An advantage that k-fold cross-validation has in comparison to the leave-one-out cross-validation (LOOCV) method is computational expense. Since LOOCV models are trained and test n times based on how many individual observations are in the data, this can be a consumptive process for large data sets. LOOCV has the advantage of always yielding the same results since there is no randomness in the splits, but it also has the disadvantage of having higher variance than the k-fold method since the trained models are highly correlated with each other.
Problem 5 - Part A
default <- Default
attach(default)
## The following object is masked _by_ .GlobalEnv:
##
## default
In this chunk, I am creating a logistic regression model that uses income and balance to predict default.
set.seed(1)
defaultGLM <- glm(default~income+balance, data=default, family=binomial)
Problem 5 - Part B
set.seed(1)
split <- sample(nrow(default), nrow(default) * 0.5)
defaultTrain <- default[split,]
defaultTest <- default[-split,]
defaultGLM.2 <- glm(default~income+balance, data=defaultTrain, family=binomial)
defaultProb <- predict(defaultGLM.2, defaultTest, type="response")
defaultPred <- ifelse(defaultProb > 0.5, "Yes", "No")
table(defaultPred, defaultTest$default)
##
## defaultPred No Yes
## No 4824 108
## Yes 19 49
2.54% of the observations in the validation set are misclassified.
mean(defaultTest$default != defaultPred)
## [1] 0.0254
Problem 5 - Part C
Repeating the process three times using different splits of the observations does not exhibit a significant alteration of the test error rate. In each instance, the test error rate is between 2.4% and 2.9% (average is approximately 2.6%).
set.seed(7)
split.2 <- sample(nrow(default), nrow(default) * 0.5)
defaultTrain.2 <- default[split.2,]
defaultTest.2 <- default[-split.2,]
defaultGLM.3 <- glm(default~income+balance, data=defaultTrain.2, family=binomial)
defaultProb.2 <- predict(defaultGLM.3, defaultTest.2, type="response")
defaultPred.2 <- ifelse(defaultProb.2 > 0.5, "Yes", "No")
table(defaultPred.2, defaultTest.2$default)
##
## defaultPred.2 No Yes
## No 4823 99
## Yes 22 56
mean(defaultTest.2$default != defaultPred.2)
## [1] 0.0242
set.seed(10)
split.3 <- sample(nrow(default), nrow(default) * 0.5)

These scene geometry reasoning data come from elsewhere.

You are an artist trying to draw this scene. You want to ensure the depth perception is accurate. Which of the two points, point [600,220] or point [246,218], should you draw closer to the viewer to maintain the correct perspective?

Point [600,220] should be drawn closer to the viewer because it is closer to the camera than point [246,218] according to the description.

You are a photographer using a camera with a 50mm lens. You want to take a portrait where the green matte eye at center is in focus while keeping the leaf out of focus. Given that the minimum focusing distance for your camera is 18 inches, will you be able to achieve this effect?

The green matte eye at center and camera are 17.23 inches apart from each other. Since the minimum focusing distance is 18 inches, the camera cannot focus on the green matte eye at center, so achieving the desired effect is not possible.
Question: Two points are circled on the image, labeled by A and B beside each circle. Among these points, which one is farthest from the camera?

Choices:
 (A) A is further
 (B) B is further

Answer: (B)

defaultTrain.3 <- default[split.3,]
defaultTest.3 <- default[-split.3,]
defaultGLM.4 <- glm(default~income+balance, data=defaultTrain.3, family=binomial)
defaultProb.3 <- predict(defaultGLM.4, defaultTest.3, type="response")
defaultPred.3 <- ifelse(defaultProb.3 > 0.5, "Yes", "No")
table(defaultPred.3, defaultTest.3$default)
##
## defaultPred.3 No Yes
## No 4815 125
## Yes 19 41
mean(defaultTest.3$default != defaultPred.3)
## [1] 0.0288
set.seed(4)
split.4 <- sample(nrow(default), nrow(default) * 0.5)
defaultTrain.4 <- default[split.4,]
defaultTest.4 <- default[-split.4,]
defaultGLM.5 <- glm(default~income+balance, data=defaultTrain.4, family=binomial)
defaultProb.4 <- predict(defaultGLM.5, defaultTest.4, type="response")
defaultPred.4 <- ifelse(defaultProb.4 > 0.5, "Yes", "No")
table(defaultPred.4, defaultTest.4$default)
##
## defaultPred.4 No Yes
## No 4815 107
## Yes 21 57
mean(defaultTest.4$default != defaultPred.4)
## [1] 0.0256
Problem 5 - Part D
set.seed(1)
split.5 <- sample(nrow(default), nrow(default) * 0.5)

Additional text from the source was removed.